Think about the metal cutting process being undertaken. The centre of any drill is cutting at zero speed – while at the circumference, the cutting speed is maximum. It makes sense to drill a pilot hole (small diameter, high speed) before using a very large bit at lower rotational speed.
Larger drill bits may not cut too well at the centre unless sharpened precisely.
Only go up in steps that the machine can tolerate. That means that a 6mm drill as a pilot could be followed by a 16mm as the cutting surface will be the difference between the two areas. Trying to go to 26mm as the next size up is likely impossible on a small machine.
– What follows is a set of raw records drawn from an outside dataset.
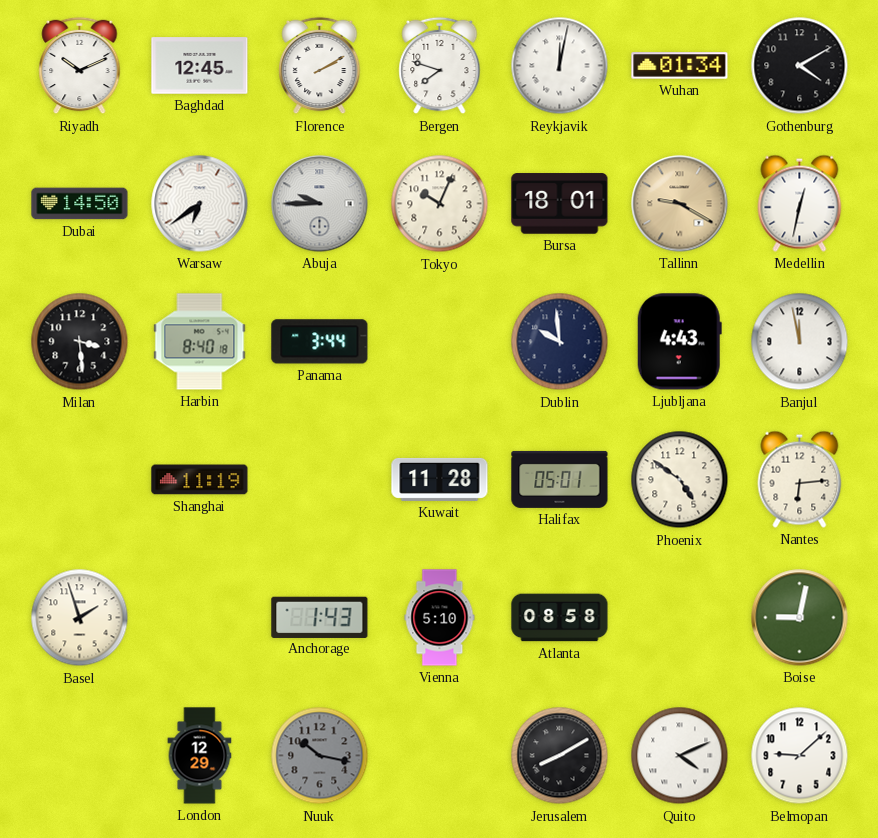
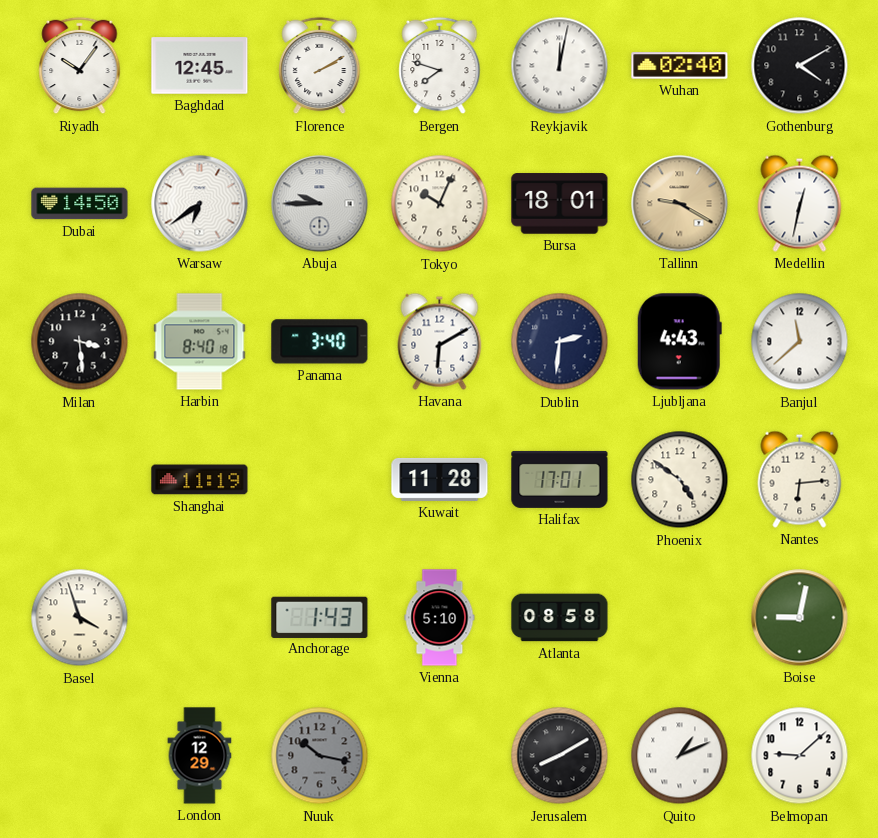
Riyadh: 10:11 -> 10:06
Wuhan: 01:34 -> 02:40
Panama: 3:44 -> 3:40
Havana: none -> 6:10
Dublin: 9:59 -> 2:31
Banjul: 11:58 -> 11:38
Halifax: 05:01 -> 17:01
Basel: 1:57 -> 3:57
Quito: 4:11 -> 1:11
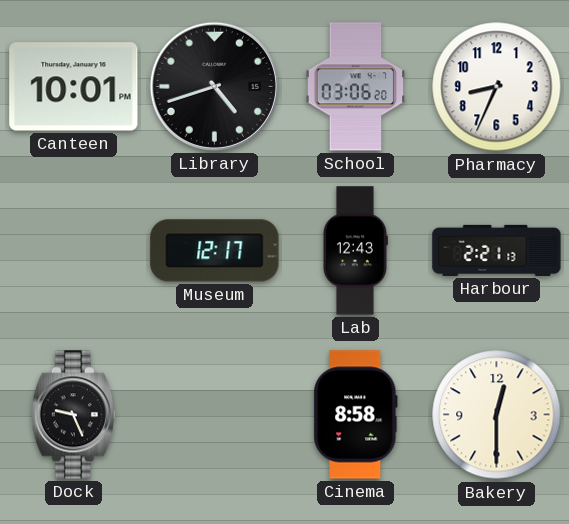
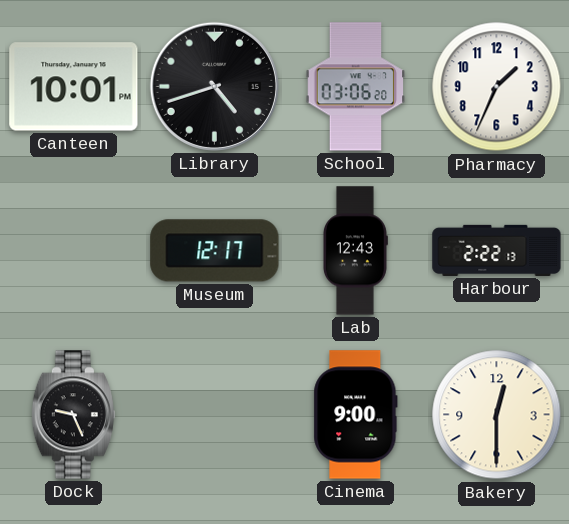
Pharmacy: 8:34 -> 1:34
Harbour: 2:21 -> 2:22
Cinema: 8:58 -> 9:00
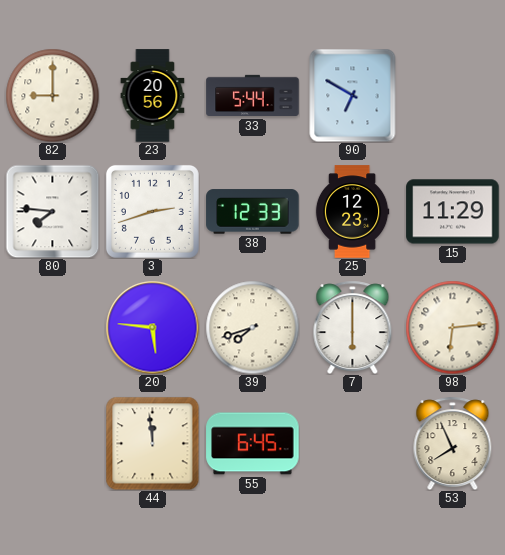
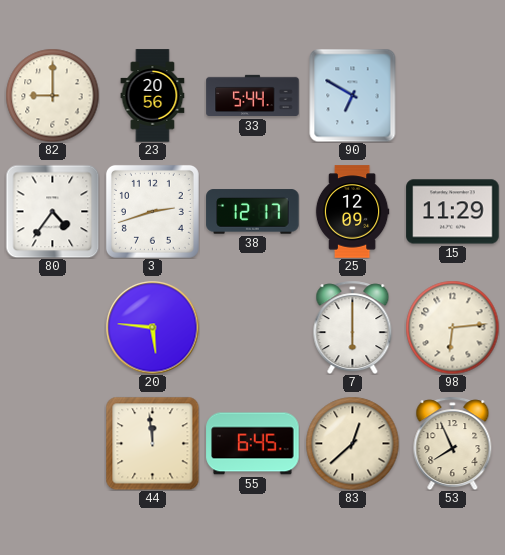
80: 7:46 -> 4:36
38: 12:33 -> 12:17
25: 12:23 -> 12:09
39: 7:42 -> none
83: none -> 12:38
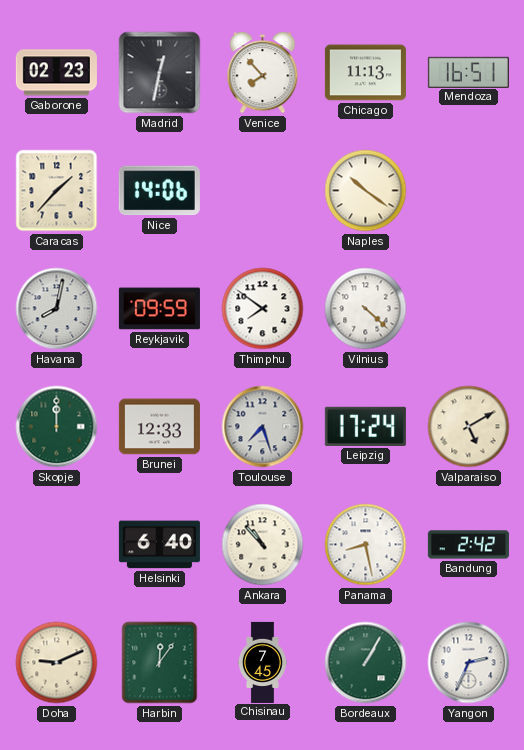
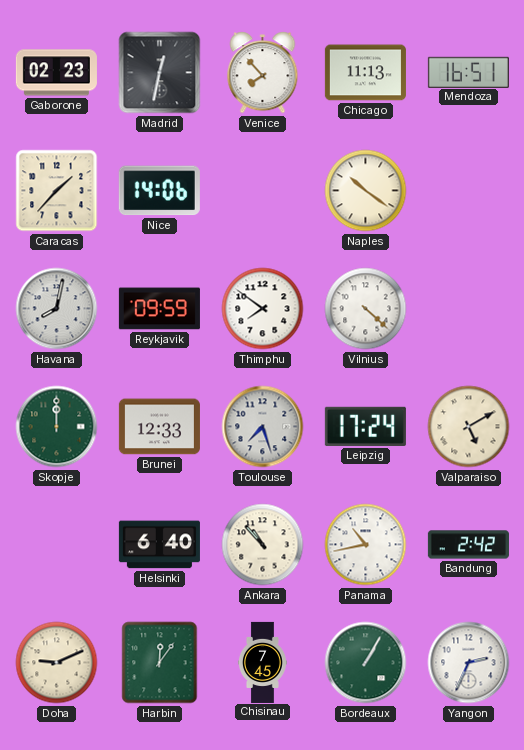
Panama: 8:28 -> 10:43
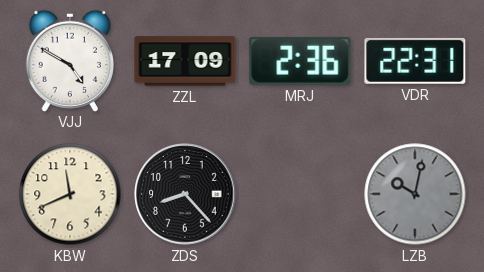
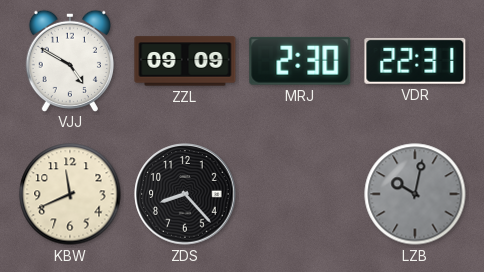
ZZL: 17:09 -> 09:09
MRJ: 2:36 -> 2:30
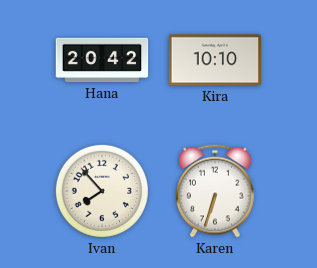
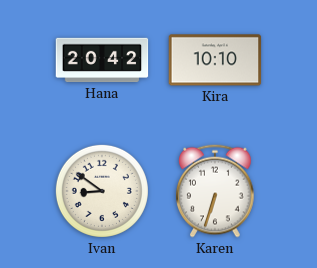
Ivan: 7:53 -> 8:51
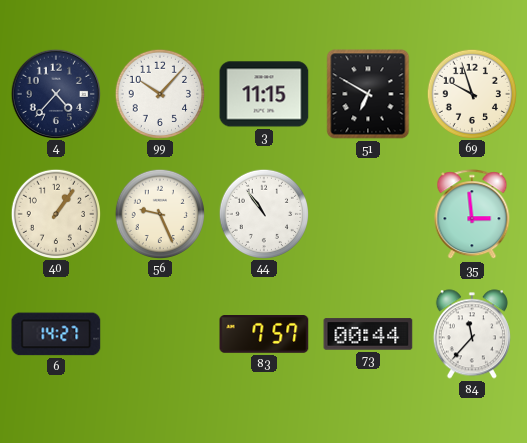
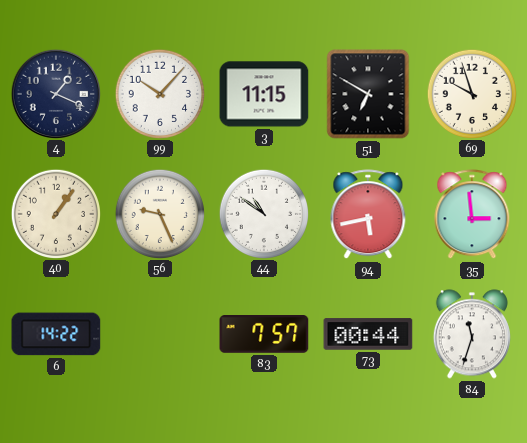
4: 4:37 -> 1:19
44: 10:54 -> 10:51
94: none -> 5:43
6: 14:27 -> 14:22
84: 11:37 -> 11:33
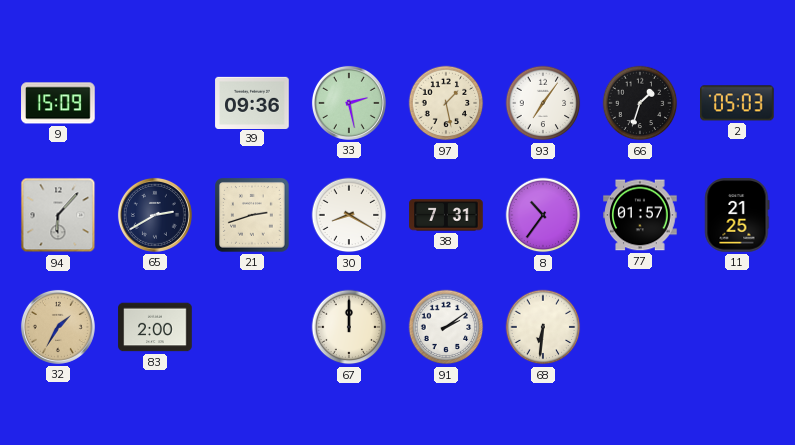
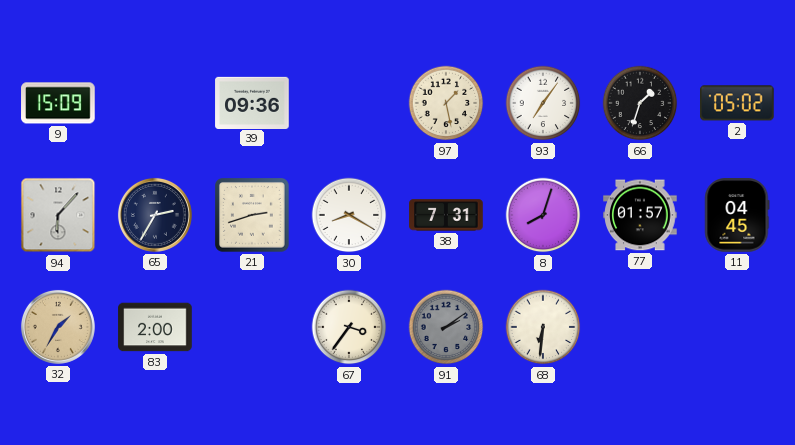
33: 2:28 -> none
2: 05:03 -> 05:02
65: 2:40 -> 2:35
8: 10:36 -> 8:03
11: 21:25 -> 04:45
67: 12:00 -> 3:36
91 dial: white -> grey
28mm^2 for a 6mm pilot – easy for the machine.
175mm^2 for the jump from 6mm to 16mm
330mm^2 for the jump from 16mm to 26mm
Some machines may not cope well with the jump from 6mm to 16mm in one go, as that requires over six times the power used to cut the pilot. Clearly, to increase the hole from 16 to 26 mm (in one jump) would require 18 times the power used for the pilot! That is one reason why larger holes are bored.
For a mini-lathe, 6mm, 12mm and 16mm might be a sensible progression. I’m sure the advice is not ‘invariably’ 2mm steps, even on the net. Any linear diameter increase is mathematically flawed (area of a circle is proportional to the diameter squared) and that would indicate the first hole should be 2mm (an increase from 0mm to 2mm as the first step) – patently just absolute rubbish.